Klein hat herausgefunden, dass eben in diesem Jahr in der Region ein Manöver der preußischen Armee von Kaiser Wilhelm II. stattgefunden hatte. Teilgenommen hatte daran auch das 3. Ober-Elsässische Infanterie-Regiment Nr. 172, das in Straßburg stationiert war. Damals gehörten Elsass und Lothringen zum Deutschen Reich. Auch Kriegspostkarten vom Ersten Weltkrieg, die nach Neibsheim gingen, hat Klein in seiner Sammlung.
Postkarte auf Latein von Pfarrer zu Pfarrer?
Eine Postkarte, die am 29. Dezember 1904 von Neibsheim nach Schriesheim geschickt wurde, gibt ein Rätsel auf. Sie ist auf Latein verfasst. Möglicherweise hat sie ein Pfarrer an einen Amtskollegen geschickt.
Das Entziffern der alten Schriftstücke ist die größte Herausforderung. Klein lässt sich von Bekannten und Verwandten helfen, aber es gibt immer weniger Menschen, die Sütterlin lesen können.
Rechnung mit Einnahmen und Ausgaben der Adlerberg-Kapelle
Neben Ansichtskarten hat Klein auch alte Dokumente in seinem Fundus. Sein Prunkstück ist eine „Kapellenrechnung“ von 1761, die sich mit den Einnahmen und Ausgaben der Adlerberg-Kapelle befasst. Laut dem altem Heimatbuch haben in dieser Zeit Eremiten bei der Kapelle gewohnt und sich um diese gekümmert.
43 Sack Kartoffeln für "Königliche Kommission" in Knittlingen
Ein Lieferschein von 1847 erzählt ebenfalls eine kleine Geschichte: Der Neibsheimer Fuhrmann Haag – ein immer noch vorkommender Name im Ort – hat 43 Sack Kartoffeln nach Knittlingen für die dort ansässige „Königliche Kommission“ geliefert. Zwei Kreuzer hat der Sester – ein altes Hohlmaß für Getreide oder Flüssigkeiten – gekostet, insgesamt wurden zehn Gulden für die Lieferung bezahlt.

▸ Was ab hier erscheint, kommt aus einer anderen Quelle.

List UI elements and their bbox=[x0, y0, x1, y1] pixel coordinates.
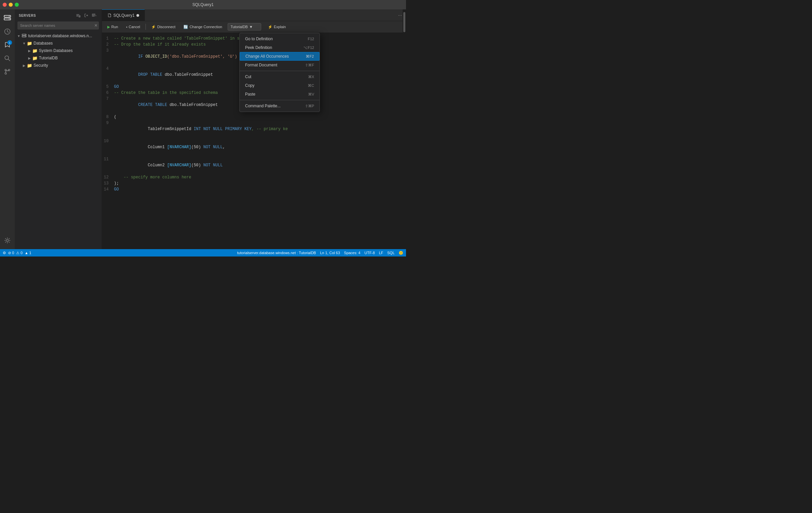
close-button[interactable] bbox=[3, 3, 7, 7]
tree-tutorialdb-node[interactable]: ▶ 📁 TutorialDB bbox=[15, 54, 102, 62]
ctx-paste[interactable]: Paste ⌘V bbox=[240, 90, 319, 98]
status-connection[interactable]: tutorialserver.database.windows.net : Tu… bbox=[237, 251, 316, 255]
context-menu: Go to Definition F12 Peek Definition ⌥F1… bbox=[239, 33, 320, 112]
svg-point-3 bbox=[9, 19, 9, 20]
database-name: TutorialDB bbox=[231, 25, 248, 29]
status-spaces[interactable]: Spaces: 4 bbox=[344, 251, 360, 255]
more-options-button[interactable]: ··· bbox=[397, 12, 403, 19]
ctx-change-all-occurrences[interactable]: Change All Occurrences ⌘F2 bbox=[240, 52, 319, 61]
cancel-button[interactable]: ▪ Cancel bbox=[123, 23, 143, 30]
line-number: 9 bbox=[102, 120, 114, 126]
chevron-down-icon: ▼ bbox=[22, 40, 27, 46]
ctx-item-shortcut: ⌘C bbox=[308, 84, 314, 88]
status-encoding[interactable]: UTF-8 bbox=[365, 251, 375, 255]
sidebar-item-servers[interactable] bbox=[1, 12, 13, 24]
add-connection-button[interactable] bbox=[91, 12, 97, 19]
status-right: tutorialserver.database.windows.net : Tu… bbox=[237, 251, 403, 255]
ctx-format-document[interactable]: Format Document ⇧⌘F bbox=[240, 61, 319, 69]
line-number: 3 bbox=[102, 48, 114, 54]
status-language[interactable]: SQL bbox=[387, 251, 395, 255]
sidebar-item-history[interactable] bbox=[1, 26, 13, 37]
code-line-9: 9 TableFromSnippetId INT NOT NULL PRIMAR… bbox=[102, 120, 406, 138]
server-name: tutorialserver.database.windows.n... bbox=[28, 33, 102, 38]
tree-server-node[interactable]: ▼ tutorialserver.database.windows.n... bbox=[15, 32, 102, 39]
vertical-scrollbar[interactable] bbox=[403, 9, 406, 249]
tab-sqlquery1[interactable]: SQLQuery1 bbox=[102, 9, 145, 21]
ctx-item-label: Command Palette... bbox=[245, 104, 281, 108]
editor-area: SQLQuery1 ··· ▶ Run ▪ Cancel ⚡ Disco bbox=[102, 9, 406, 249]
line-content: Column2 [NVARCHAR](50) NOT NULL bbox=[114, 156, 406, 174]
change-connection-label: Change Connection bbox=[190, 25, 222, 29]
minimize-button[interactable] bbox=[9, 3, 13, 7]
tab-modified-indicator bbox=[137, 14, 139, 17]
tree-system-databases-node[interactable]: ▶ 📁 System Databases bbox=[15, 47, 102, 54]
status-line-ending[interactable]: LF bbox=[379, 251, 383, 255]
ctx-item-shortcut: ⌘V bbox=[308, 92, 314, 96]
status-position[interactable]: Ln 1, Col 63 bbox=[320, 251, 340, 255]
svg-point-25 bbox=[25, 34, 26, 35]
svg-rect-23 bbox=[22, 34, 26, 35]
status-warnings: ⚠ 0 bbox=[16, 251, 23, 255]
ctx-goto-definition[interactable]: Go to Definition F12 bbox=[240, 34, 319, 43]
status-settings-icon[interactable]: ⚙ bbox=[3, 251, 6, 255]
ctx-item-label: Go to Definition bbox=[245, 36, 273, 41]
code-line-11: 11 Column2 [NVARCHAR](50) NOT NULL bbox=[102, 156, 406, 174]
ctx-item-label: Copy bbox=[245, 83, 255, 88]
scroll-thumb[interactable] bbox=[403, 12, 405, 32]
run-button[interactable]: ▶ Run bbox=[105, 23, 121, 30]
run-icon: ▶ bbox=[107, 25, 110, 29]
sql-file-icon bbox=[107, 13, 111, 18]
status-bar: ⚙ ⊘ 0 ⚠ 0 ▲ 1 tutorialserver.database.wi… bbox=[0, 249, 406, 256]
server-icon bbox=[22, 33, 27, 38]
ctx-separator-2 bbox=[240, 100, 319, 100]
explain-button[interactable]: ⚡ Explain bbox=[265, 23, 289, 30]
sidebar-item-settings[interactable] bbox=[1, 234, 13, 247]
sidebar-title: SERVERS bbox=[19, 14, 36, 18]
new-query-button[interactable] bbox=[75, 12, 82, 19]
ctx-cut[interactable]: Cut ⌘X bbox=[240, 73, 319, 81]
status-left: ⚙ ⊘ 0 ⚠ 0 ▲ 1 bbox=[3, 251, 31, 255]
line-number: 4 bbox=[102, 66, 114, 72]
line-number: 12 bbox=[102, 174, 114, 180]
disconnect-toolbar-button[interactable]: ⚡ Disconnect bbox=[148, 23, 178, 30]
sidebar-header-actions bbox=[75, 12, 97, 19]
disconnect-button[interactable] bbox=[83, 12, 89, 19]
ctx-peek-definition[interactable]: Peek Definition ⌥F12 bbox=[240, 43, 319, 52]
database-selector[interactable]: TutorialDB ▼ bbox=[228, 23, 261, 30]
search-clear-icon[interactable]: ✕ bbox=[94, 23, 97, 28]
status-emoji: 🙂 bbox=[399, 251, 403, 255]
code-line-12: 12 -- specify more columns here bbox=[102, 174, 406, 180]
ctx-item-shortcut: ⌘X bbox=[308, 75, 314, 79]
server-tree: ▼ tutorialserver.database.windows.n... ▼… bbox=[15, 32, 102, 249]
run-label: Run bbox=[111, 25, 118, 29]
chevron-right-icon: ▶ bbox=[27, 55, 32, 61]
line-number: 6 bbox=[102, 90, 114, 96]
search-input[interactable] bbox=[18, 22, 99, 29]
ctx-copy[interactable]: Copy ⌘C bbox=[240, 81, 319, 90]
cancel-icon: ▪ bbox=[126, 25, 127, 29]
disconnect-icon: ⚡ bbox=[151, 25, 156, 29]
change-connection-button[interactable]: 🔄 Change Connection bbox=[181, 23, 225, 30]
tree-security-node[interactable]: ▶ 📁 Security bbox=[15, 62, 102, 69]
sidebar-item-git[interactable] bbox=[1, 66, 13, 78]
line-number: 1 bbox=[102, 35, 114, 41]
disconnect-label: Disconnect bbox=[157, 25, 175, 29]
tree-databases-node[interactable]: ▼ 📁 Databases bbox=[15, 39, 102, 47]
sidebar-item-search[interactable] bbox=[1, 52, 13, 64]
svg-point-11 bbox=[6, 239, 8, 241]
line-number: 11 bbox=[102, 156, 114, 162]
svg-rect-20 bbox=[92, 16, 94, 17]
security-label: Security bbox=[33, 63, 102, 68]
chevron-down-icon: ▼ bbox=[249, 25, 253, 29]
line-number: 10 bbox=[102, 138, 114, 144]
ctx-command-palette[interactable]: Command Palette... ⇧⌘P bbox=[240, 102, 319, 110]
line-number: 8 bbox=[102, 114, 114, 120]
sidebar-item-bookmarks[interactable]: 1 bbox=[1, 39, 13, 51]
ctx-separator bbox=[240, 71, 319, 71]
line-number: 13 bbox=[102, 180, 114, 187]
tutorialdb-label: TutorialDB bbox=[39, 56, 102, 60]
bookmark-badge: 1 bbox=[7, 40, 12, 45]
maximize-button[interactable] bbox=[15, 3, 19, 7]
explain-label: Explain bbox=[274, 25, 286, 29]
status-errors: ⊘ 0 bbox=[8, 251, 14, 255]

Neibsheimer Zeichnungen eines Karlsruher Malers
Einiges für seine Sammlung hat Klein von Haushaltsauflösungen bekommen, nur manches hat er auf Flohmärkten gefunden. Das meiste hat er im Internet ersteigert. Bei einer großer Dorfansicht von 1910, gemalt von einem Franz Mayer aus Karlsruhe, wurde er zu seinem Bedauern überboten. Zwei Zeichnungen, die besagter Mayer 1917 während eines Heimaturlaubs von der Front in Neibsheim angefertigt hat, befinden sich jetzt aber in seiner Sammlung. Mehr konnte er über den Künstler aber nicht herausfinden, und so bleibt es eine Vermutung, dass Mayer vielleicht Verwandte im Ort hatte.

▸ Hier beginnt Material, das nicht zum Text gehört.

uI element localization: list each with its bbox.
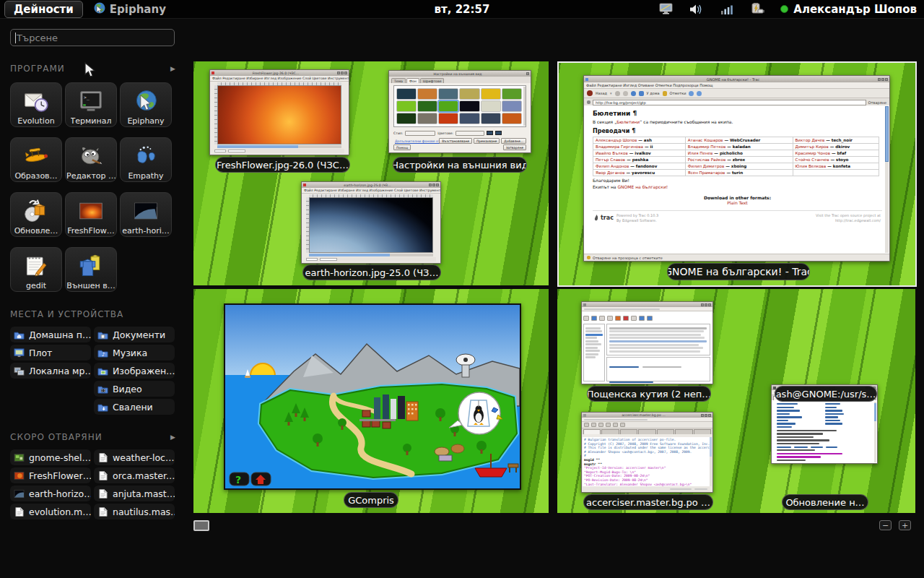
- window-label-appearance[interactable]: Настройки на външния вид: [393, 157, 527, 173]
- wallpaper-thumb[interactable]: [502, 101, 521, 111]
- color-swatch[interactable]: [495, 131, 502, 135]
- volume-icon[interactable]: [689, 3, 704, 16]
- style-dropdown[interactable]: [405, 131, 435, 136]
- team-link[interactable]: GNOME на български!: [617, 184, 668, 189]
- wallpaper-thumb[interactable]: [397, 113, 416, 124]
- wallpaper-thumb[interactable]: [418, 101, 437, 111]
- battery-icon[interactable]: [750, 3, 764, 16]
- translator-link[interactable]: Филип Андонов: [596, 164, 629, 168]
- translator-link[interactable]: Виктор Дачев: [796, 138, 825, 142]
- window-buttons[interactable]: [429, 184, 439, 186]
- recent-evolution-po[interactable]: evolution.m…: [10, 504, 91, 519]
- trac-logo[interactable]: trac: [594, 213, 614, 223]
- translator-link[interactable]: Красимир Чонов: [796, 151, 830, 155]
- wallpaper-thumb[interactable]: [502, 89, 521, 99]
- window-buttons[interactable]: [878, 78, 888, 81]
- tab-theme[interactable]: Тема: [391, 78, 406, 83]
- back-label[interactable]: Назад: [596, 91, 607, 95]
- recent-expander-icon[interactable]: ▶: [170, 434, 176, 441]
- wallpaper-thumb[interactable]: [460, 101, 479, 111]
- wallpaper-thumb[interactable]: [460, 113, 479, 124]
- recent-anjuta-master[interactable]: anjuta.mast…: [94, 486, 175, 501]
- window-gedit[interactable]: accerciser.master.bg.po … # Bulgarian tr…: [581, 412, 713, 493]
- recent-gnome-shell[interactable]: gnome-shel…: [10, 449, 91, 465]
- app-empathy[interactable]: Empathy: [120, 137, 172, 182]
- window-label-updates[interactable]: Обновление н…: [782, 494, 868, 510]
- restore-button[interactable]: Възстановяване: [439, 138, 472, 144]
- translator-link[interactable]: Стойчо Станчев: [796, 158, 829, 162]
- translator-link[interactable]: Ясен Праматаров: [688, 171, 725, 175]
- place-documents[interactable]: Документи: [94, 327, 175, 342]
- display-icon[interactable]: [659, 3, 674, 16]
- browser-scrollbar[interactable]: [885, 106, 889, 253]
- translator-link[interactable]: Филип Димитров: [688, 164, 725, 168]
- window-evolution[interactable]: [581, 301, 713, 384]
- translator-link[interactable]: Петър Славов: [596, 158, 625, 162]
- add-button[interactable]: Добавяне…: [501, 138, 526, 144]
- bookmarks-label[interactable]: Отметки: [670, 91, 687, 95]
- window-label-gimp-freshflower[interactable]: FreshFlower.jpg-26.0 (ЧЗС…: [215, 157, 350, 173]
- translator-link[interactable]: Атанас Кошаров: [688, 138, 723, 142]
- wallpaper-thumb-selected[interactable]: [439, 101, 458, 111]
- workspace-indicator[interactable]: [193, 520, 209, 531]
- network-signal-icon[interactable]: [720, 3, 734, 16]
- gimp-hscrollbar[interactable]: [217, 145, 341, 148]
- app-gcompris[interactable]: Образов…: [10, 137, 62, 182]
- add-workspace-button[interactable]: +: [899, 520, 911, 530]
- evolution-message-list[interactable]: [606, 324, 710, 355]
- translator-link[interactable]: Владимира Гиргинова: [596, 144, 643, 149]
- wallpaper-thumb[interactable]: [481, 113, 500, 124]
- window-label-evolution[interactable]: Пощенска кутия (2 неп…: [587, 386, 711, 402]
- search-input[interactable]: Търсене: [10, 29, 175, 46]
- app-evolution[interactable]: Evolution: [10, 82, 62, 127]
- evolution-preview-pane[interactable]: [606, 357, 710, 381]
- stop-icon[interactable]: [623, 91, 628, 96]
- app-gedit[interactable]: gedit: [10, 247, 62, 292]
- window-label-gedit[interactable]: accerciser.master.bg.po …: [583, 494, 713, 510]
- workspace-4[interactable]: ash@GNOME:/usr/s…: [557, 289, 915, 513]
- translator-link[interactable]: Александър Шопов: [596, 138, 637, 142]
- window-epiphany-trac[interactable]: GNOME на български! - Trac Файл Редактир…: [583, 75, 890, 262]
- recent-orca-master[interactable]: orca.master.…: [94, 467, 175, 483]
- home-icon[interactable]: [639, 91, 644, 96]
- app-earth-image[interactable]: earth-hori…: [120, 192, 172, 237]
- translator-link[interactable]: Владимир Петков: [688, 144, 726, 149]
- app-menu[interactable]: Epiphany: [93, 1, 166, 17]
- recent-nautilus-master[interactable]: nautilus.mas…: [94, 504, 175, 519]
- back-icon[interactable]: [587, 90, 593, 96]
- app-appearance[interactable]: Външен в…: [65, 247, 117, 292]
- activities-button[interactable]: Дейности: [4, 1, 83, 18]
- evolution-folder-tree[interactable]: [583, 324, 605, 381]
- window-gcompris[interactable]: ?: [224, 303, 521, 490]
- workspace-1[interactable]: FreshFlower.jpg-26.0 (ЧЗС… Файл Редактир…: [193, 61, 549, 285]
- window-gimp-earth[interactable]: earth-horizon.jpg-25.0 (ЧЗ… Файл Редакти…: [301, 181, 441, 264]
- recent-freshflower[interactable]: FreshFlower…: [10, 467, 91, 483]
- place-downloads[interactable]: Свалени: [94, 399, 175, 415]
- wallpaper-thumb[interactable]: [439, 89, 458, 99]
- remove-workspace-button[interactable]: −: [879, 520, 892, 530]
- zoom-in-icon[interactable]: [697, 91, 702, 96]
- app-software-update[interactable]: Обновле…: [10, 192, 62, 237]
- place-videos[interactable]: Видео: [94, 381, 175, 397]
- help-button[interactable]: Помощ: [393, 144, 411, 150]
- wallpaper-thumb[interactable]: [481, 101, 500, 111]
- remove-button[interactable]: Премахване: [474, 138, 500, 144]
- colors-dropdown[interactable]: [456, 131, 484, 136]
- translator-link[interactable]: Ивайло Вълков: [596, 151, 628, 155]
- wallpaper-thumb[interactable]: [397, 101, 416, 111]
- terminal-scrollbar[interactable]: [874, 402, 876, 462]
- place-music[interactable]: ♪ Музика: [94, 345, 175, 361]
- window-buttons[interactable]: [526, 72, 529, 75]
- wallpaper-thumb[interactable]: [418, 89, 437, 99]
- translator-link[interactable]: Ростислав Райков: [688, 158, 725, 162]
- workspace-3[interactable]: ? GCompris: [193, 289, 549, 513]
- wallpaper-thumb[interactable]: [481, 89, 500, 99]
- gedit-scrollbar[interactable]: [710, 437, 712, 486]
- translator-link[interactable]: Илия Пенев: [688, 151, 713, 155]
- user-menu[interactable]: Александър Шопов: [780, 3, 917, 16]
- wallpaper-scrollbar[interactable]: [523, 87, 526, 126]
- window-label-terminal[interactable]: ash@GNOME:/usr/s…: [775, 386, 877, 402]
- window-label-epiphany[interactable]: GNOME на български! - Trac: [667, 263, 810, 280]
- place-network[interactable]: Локална мр…: [10, 363, 91, 379]
- app-terminal[interactable]: >_ Терминал: [65, 82, 117, 127]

Einweihung des Sportplatzes mit Pfarrer
Auch Fotos, die historisch Bedeutsames zeigen, hat Klein in seiner Sammlung. Auf einem Bild ist die Einweihung des Sportplatzes 1969 zu sehen. Neben der ersten Mannschaft steht Pfarrer Sauerborn, umrahmt von Ministranten. „Ich freue mich über alles, was mit Neibsheim und Büchig zu tun hat und historisch interessant ist“, sagt Klein. Bevor man also alte Funde wegwirft, kann man sich gerne bei ihm melden.